*** Begin section ***

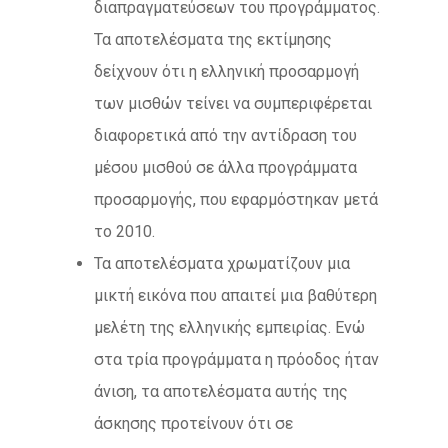
διαπραγματεύσεων του προγράμματος.
Τα αποτελέσματα της εκτίμησης
δείχνουν ότι η ελληνική προσαρμογή
των μισθών τείνει να συμπεριφέρεται
διαφορετικά από την αντίδραση του
μέσου μισθού σε άλλα προγράμματα
προσαρμογής, που εφαρμόστηκαν μετά
το 2010.
Τα αποτελέσματα χρωματίζουν μια
μικτή εικόνα που απαιτεί μια βαθύτερη
μελέτη της ελληνικής εμπειρίας. Ενώ
στα τρία προγράμματα η πρόοδος ήταν
άνιση, τα αποτελέσματα αυτής της
άσκησης προτείνουν ότι σε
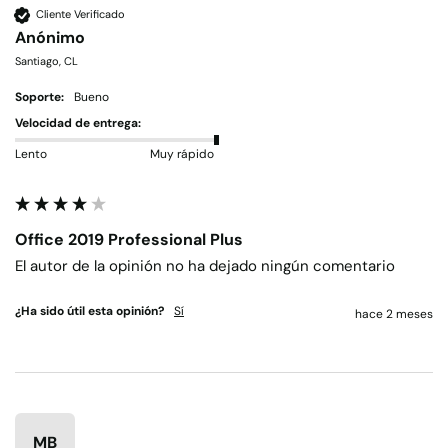
Cliente Verificado
Anónimo
Santiago, CL
Soporte:
Bueno
Velocidad de entrega:
Lento
Muy rápido
Office 2019 Professional Plus
El autor de la opinión no ha dejado ningún comentario
¿Ha sido útil esta opinión?
Sí
hace 2 meses
MB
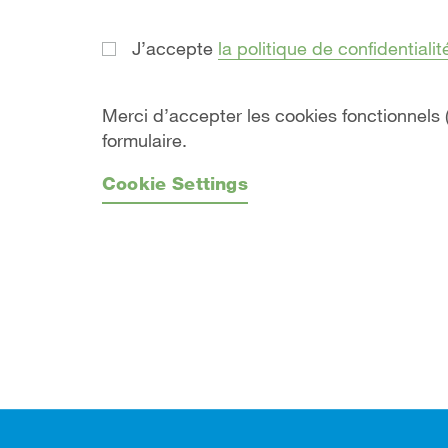
J’accepte
la politique de confidentialit
Merci d’accepter les cookies fonctionnels
formulaire.
Cookie Settings
Footer (pied de page)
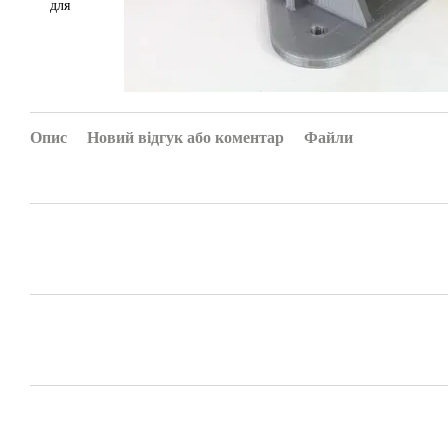
Опис
Новий відгук або коментар
Файли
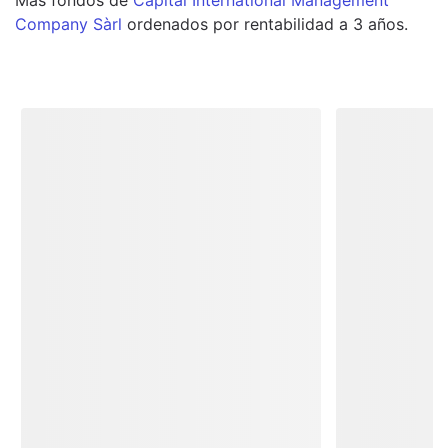
Company Sàrl
ordenados por rentabilidad a 3 años.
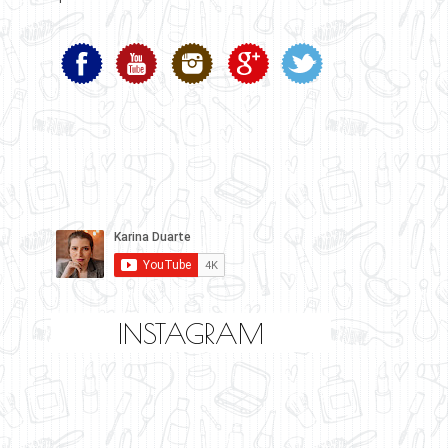
INSTAGRAM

*** End section ***

## Work to be completed:
Nothing but the lines from the one containing "μελέτη της ελληνικής εμπειρίας. Ενώ" through the final line of the entries above should be given again, each exactly as written; omit the pictures.

## Output for this exercise:
μελέτη της ελληνικής εμπειρίας. Ενώ
στα τρία προγράμματα η πρόοδος ήταν
άνιση, τα αποτελέσματα αυτής της
άσκησης προτείνουν ότι σε
Cliente Verificado
Anónimo
Santiago, CL
Soporte:
Bueno
Velocidad de entrega:
Lento
Muy rápido
Office 2019 Professional Plus
El autor de la opinión no ha dejado ningún comentario
¿Ha sido útil esta opinión?
Sí
hace 2 meses
MB
J’accepte
la politique de confidentialit
Merci d’accepter les cookies fonctionnels
formulaire.
Cookie Settings
Footer (pied de page)
Опис
Новий відгук або коментар
Файли
Company Sàrl
ordenados por rentabilidad a 3 años.
INSTAGRAM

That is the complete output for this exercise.